Enquanto o trabalho for pago será sempre deficitário no número de vagas. Na escravatura não existe limite para a necessidade de fazer, construir, ampliar, angariar. A remuneração é um sério problema, travão do progresso.
Que novos reinos existem? Serão os países pobres os verdadeiros herdeiros da palavra de Javé?
Aqui fica a minha dúvida, a minha vertigem nocturna…

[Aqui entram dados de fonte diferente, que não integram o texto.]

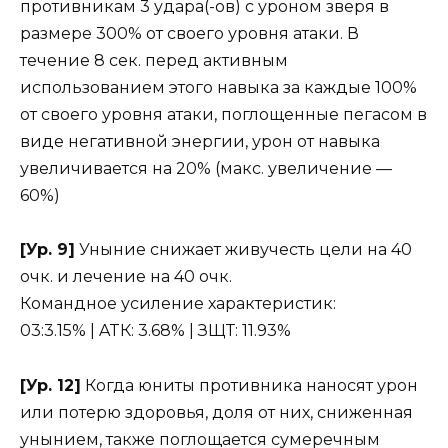
противникам 3 удара(-ов) с уроном зверя в
размере 300% от своего уровня атаки. В
течение 8 сек. перед активным
использованием этого навыка за каждые 100%
от своего уровня атаки, поглощенные пегасом в
виде негативной энергии, урон от навыка
увеличивается на 20% (макс. увеличение —
60%)
[Ур. 9]
Уныние снижает живучесть цели на 40
очк. и лечение на 40 очк.
Командное усиление характеристик:
03:3.15% | ATК: 3.68% | ЗЩТ: 11.93%
[Ур. 12]
Когда юниты противника наносят урон
или потерю здоровья, доля от них, сниженная
унынием, также поглощается сумеречным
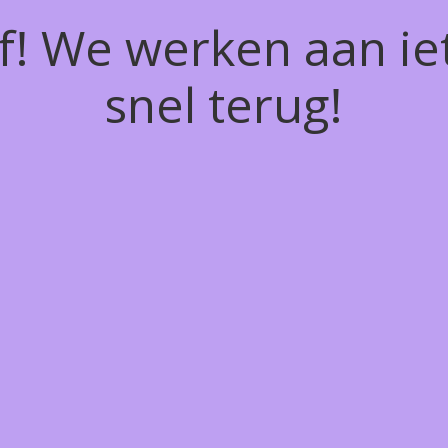
of! We werken aan ie
snel terug!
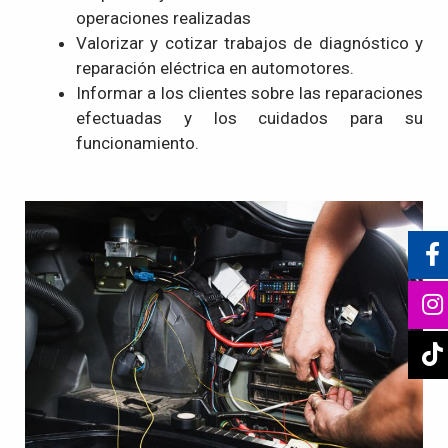
operaciones realizadas
Valorizar y cotizar trabajos de diagnóstico y
reparación eléctrica en automotores.
Informar a los clientes sobre las reparaciones
efectuadas y los cuidados para su
funcionamiento.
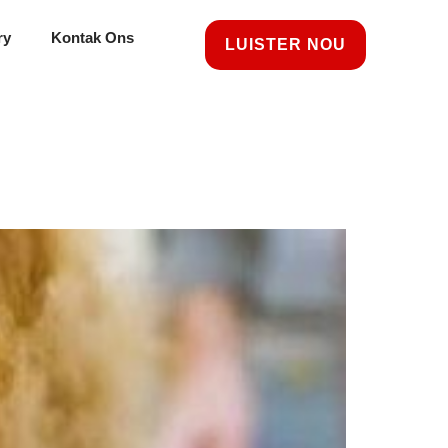
ry
Kontak Ons
LUISTER NOU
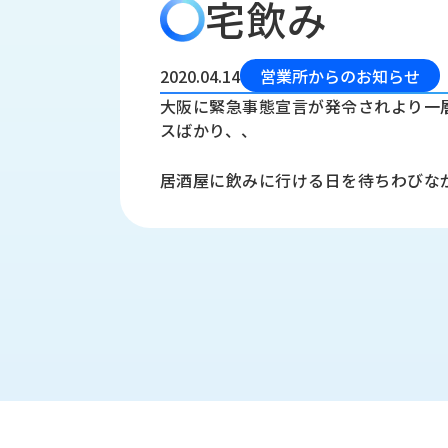
宅飲み
会
う
社
れ
り
概
し
組
要
か
2020.04.14
営業所からのお知らせ
っ
経
み
大阪に緊急事態宣言が発令されより一
た
営
スばかり、、
受
理
私
注
念
た
居酒屋に飲みに行ける日を待ちわびな
ち
拠
の
点
取
取
一
り
扱
覧
組
メ
西
み
川
ー
サ
産
ス
業
カ
テ
の
ナ
ー
沿
ビ
革
リ
工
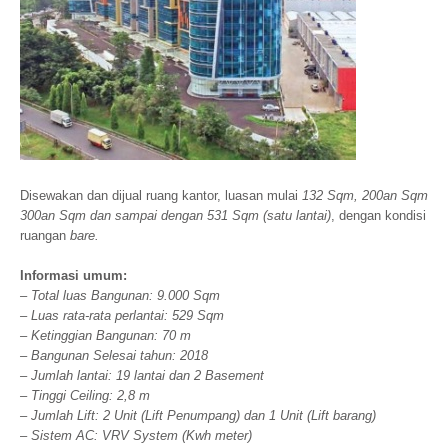
Disewakan dan dijual ruang kantor, luasan mulai
132 Sqm, 200an Sqm
300an Sqm dan sampai dengan 531 Sqm (satu lantai)
, dengan kondisi
ruangan
bare.
Informasi umum:
– Total luas Bangunan: 9.000 Sqm
– Luas rata-rata perlantai: 529 Sqm
– Ketinggian Bangunan: 70 m
– Bangunan Selesai tahun: 2018
– Jumlah lantai: 19 lantai dan 2 Basement
– Tinggi Ceiling: 2,8 m
– Jumlah Lift: 2 Unit (Lift Penumpang) dan 1 Unit (Lift barang)
–
Sistem AC: VRV System (Kwh meter)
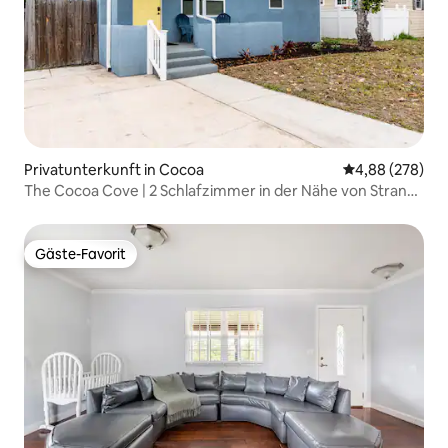
Privatunterkunft in Cocoa
Durchschnittli
4,88 (278)
The Cocoa Cove | 2 Schlafzimmer in der Nähe von Strand
und Kreuzfahrthafen
Gäste-Favorit
Gäste-Favorit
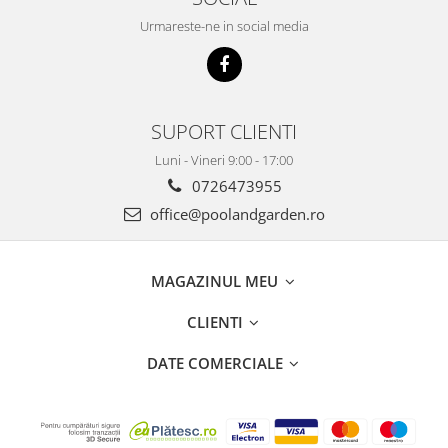
Urmareste-ne in social media
SUPORT CLIENTI
Luni - Vineri 9:00 - 17:00
0726473955
office@poolandgarden.ro
MAGAZINUL MEU
CLIENTI
DATE COMERCIALE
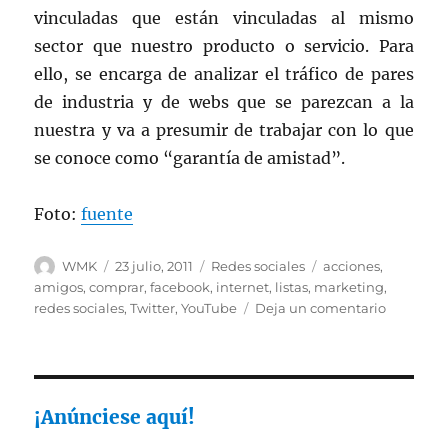
vinculadas que están vinculadas al mismo
sector que nuestro producto o servicio. Para
ello, se encarga de analizar el tráfico de pares
de industria y de webs que se parezcan a la
nuestra y va a presumir de trabajar con lo que
se conoce como “garantía de amistad”.
Foto:
fuente
Autor
Publicado
Categorías
Etiquetas
WMK
23 julio, 2011
Redes sociales
acciones
,
el
amigos
,
comprar
,
facebook
,
internet
,
listas
,
marketing
,
en
redes sociales
,
Twitter
,
YouTube
Deja un comentario
Puedes
comprar
“amigos”
en
las
¡Anúnciese aquí!
redes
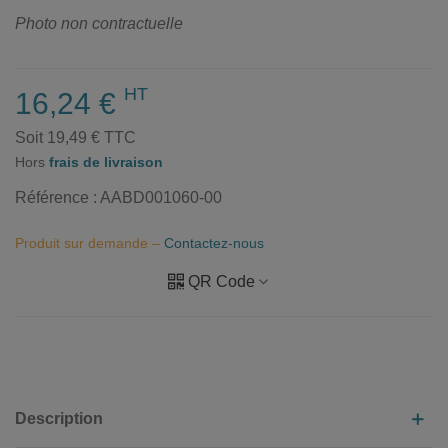
Photo non contractuelle
HT
16,24 €
Soit 19,49 € TTC
Hors
frais de livraison
Référence :
AABD001060-00
Produit sur demande –
Contactez-nous
QR Code
Description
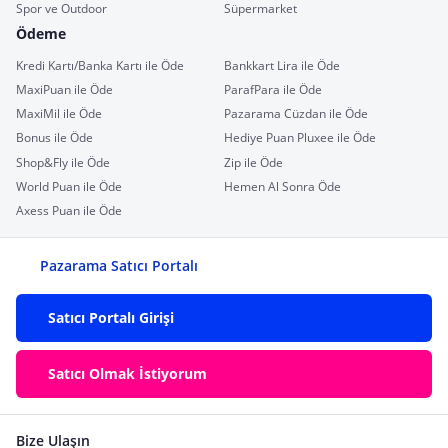
Spor ve Outdoor
Süpermarket
Ödeme
Kredi Kartı/Banka Kartı ile Öde
Bankkart Lira ile Öde
MaxiPuan ile Öde
ParafPara ile Öde
MaxiMil ile Öde
Pazarama Cüzdan ile Öde
Bonus ile Öde
Hediye Puan Pluxee ile Öde
Shop&Fly ile Öde
Zip ile Öde
World Puan ile Öde
Hemen Al Sonra Öde
Axess Puan ile Öde
Pazarama Satıcı Portalı
Satıcı Portalı Girişi
Satıcı Olmak İstiyorum
Bize Ulaşın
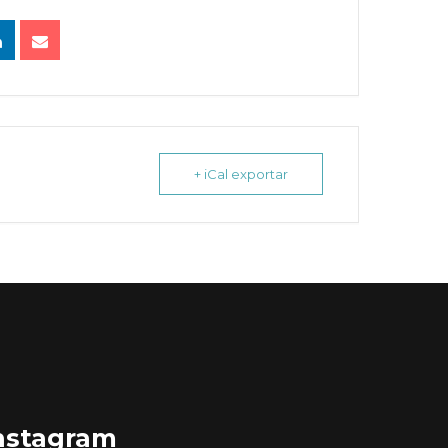
+ iCal exportar
nstagram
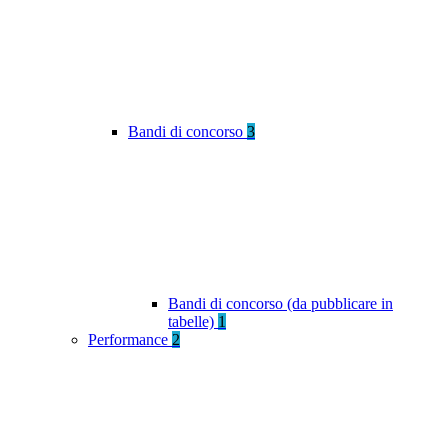
Bandi di concorso
3
Bandi di concorso (da pubblicare in
tabelle)
1
Performance
2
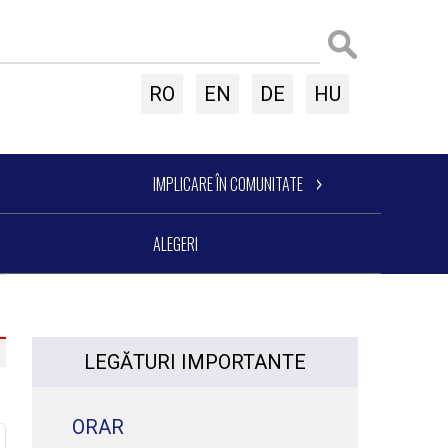
RO
EN
DE
HU
IMPLICARE ÎN COMUNITATE
ALEGERI
LEGĂTURI IMPORTANTE
ORAR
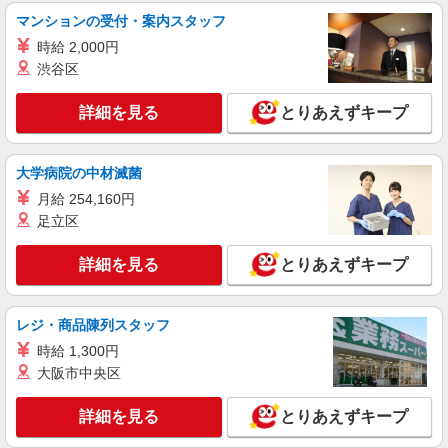
株式会社kotrio /●YK-H-1953704
マンションの受付・案内スタッフ
関内駅▼綺麗なサ高住で生活ケア▼清掃やフロ
アの巡回など
時給 2,000円
渋谷区
時給1600円〜2250円 ＜日払い有/週払い有/交
通費全支給(ガソリン代含む)＞
詳細を見る
横浜市中区【最寄り駅：関内駅】
とりあえずキープ
詳細を見る
キープ
大学病院の中材滅菌
月給 254,160円
派遣社員
足立区
株式会社kotrio /●YK-H-1818548
[ 綺麗 ]高級シニアマンションで生活ケア/見守
詳細を見る
りなど/根岸駅
とりあえずキープ
時給1600円〜2250円 ＜日払い有/週払い有/交
通費全支給(ガソリン代含む)＞
レジ・商品陳列スタッフ
横浜市中区≪最寄駅：根岸駅≫
時給 1,300円
大阪市中央区
詳細を見る
キープ
詳細を見る
とりあえずキープ
派遣社員
株式会社kotrio /●YK-H-2014618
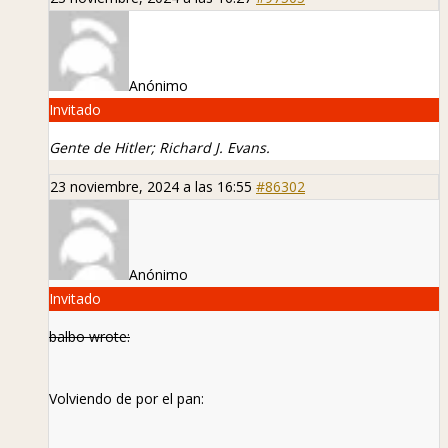
Anónimo
Invitado
Gente de Hitler; Richard J. Evans.
23 noviembre, 2024 a las 16:55
#86302
Anónimo
Invitado
balbo wrote:
Volviendo de por el pan:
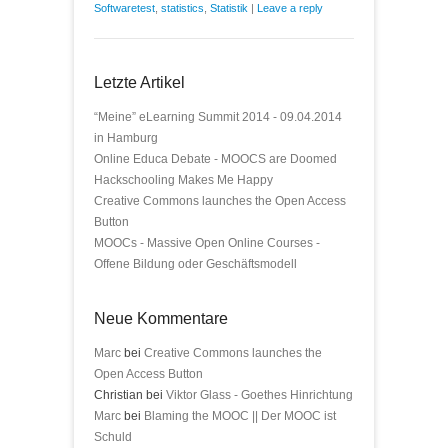
Softwaretest
,
statistics
,
Statistik
|
Leave a reply
Letzte Artikel
“Meine” eLearning Summit 2014 - 09.04.2014
in Hamburg
Online Educa Debate - MOOCS are Doomed
Hackschooling Makes Me Happy
Creative Commons launches the Open Access
Button
MOOCs - Massive Open Online Courses -
Offene Bildung oder Geschäftsmodell
Neue Kommentare
Marc
bei
Creative Commons launches the
Open Access Button
Christian bei
Viktor Glass - Goethes Hinrichtung
Marc
bei
Blaming the MOOC || Der MOOC ist
Schuld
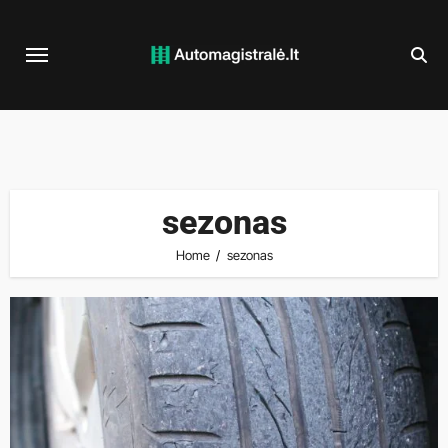
Skip
to
content
sezonas
Home
sezonas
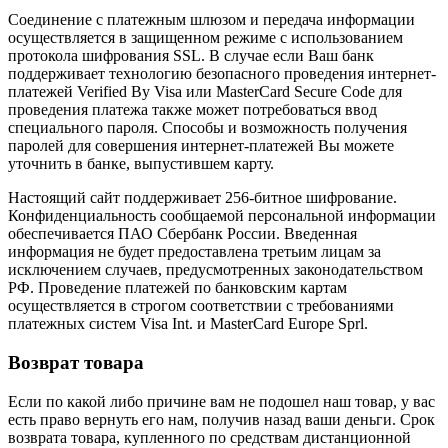
Соединение с платежным шлюзом и передача информации
осуществляется в защищенном режиме с использованием
протокола шифрования SSL. В случае если Ваш банк
поддерживает технологию безопасного проведения интернет-
платежей Verified By Visa или MasterCard Secure Code для
проведения платежа также может потребоваться ввод
специального пароля. Способы и возможность получения
паролей для совершения интернет-платежей Вы можете
уточнить в банке, выпустившем карту.
Настоящий сайт поддерживает 256-битное шифрование.
Конфиденциальность сообщаемой персональной информации
обеспечивается ПАО Сбербанк России. Введенная
информация не будет предоставлена третьим лицам за
исключением случаев, предусмотренных законодательством
РФ. Проведение платежей по банковским картам
осуществляется в строгом соответствии с требованиями
платежных систем Visa Int. и MasterCard Europe Sprl.
Возврат товара
Если по какой либо причине вам не подошел наш товар, у вас
есть право вернуть его нам, получив назад ваши деньги. Срок
возврата товара, купленного по средствам дистанционной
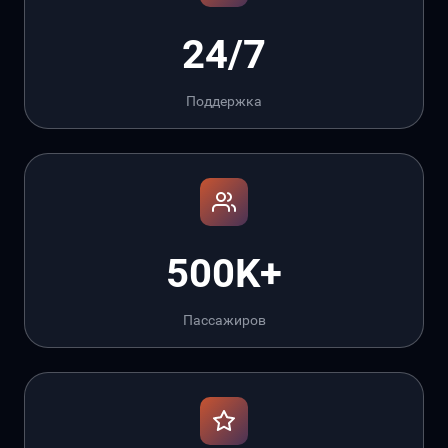
24/7
Поддержка
500K+
Пассажиров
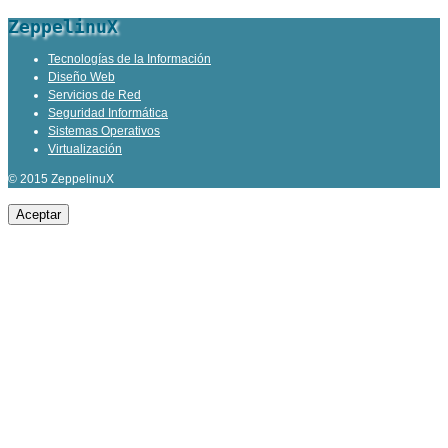
ZeppelinuX
Tecnologías de la Información
Diseño Web
Servicios de Red
Seguridad Informática
Sistemas Operativos
Virtualización
© 2015 ZeppelinuX
Aceptar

Um bom fim de semana a todos!...

2007-06-14

O que me ficou depois de ter escrito II

Em tudo acertámos, no copo, na casa de banho, no cigarro, no… Sente um amargo na boca, “O gosto amargo é causado por átomos redondos, macios, pequenos, cuja circunferência é, na realidade, sinuosa; portanto, ele é ao mesmo tempo pegajoso e viscoso.”, malditos filosofos, malditos átomos, redondos, macios…O amargo quimico da substância que lhe entrou pela veia, “Por convenção existem o doce e o amargo, o quente e o frio, por convenção existe a cor; na verdade são os átomos e o vazio…”, o vazio…”Demócrito defende que os elementos são o cheio e o vazio; chama-lhes ser e não ser, respectivamente. Ser é cheio e sólido, não-ser é vazio e não-denso.”, tudo se resume a um problema de densidade, e porque não?...
O coração acelera, tem palpitações de esforço. O embolo desce e sobe uma vez, duas vezes, três vezes…E pára! Por momentos as forças vão-se, impossível o gesto, o movimento, perdido no orgasmo que é todo aquele sentir, aquele calor e logo a seguir o arrepio de frio e as forças novamente a voltarem…”Um dia não volto…”. Agora sim, está pronto para enfrentar o carrasco branco. “Onde é que eu ia?...”, estranhou a arrumação, as folhas alinhadas, o repouso da máquina sobre a mesa. Pegou nas folhas como se não fossem suas, como se aquelas palavras não tivessem nascido do contacto dos seus dedos com as teclas, e passou-as uma a uma, uma a uma olhou-as sem as ler, admirando-se da escrita, do contorno preto das estrofes…Nem bem preto…Mais cinzento…”Que bela silhueta…Terá igualmente belas palavras…”…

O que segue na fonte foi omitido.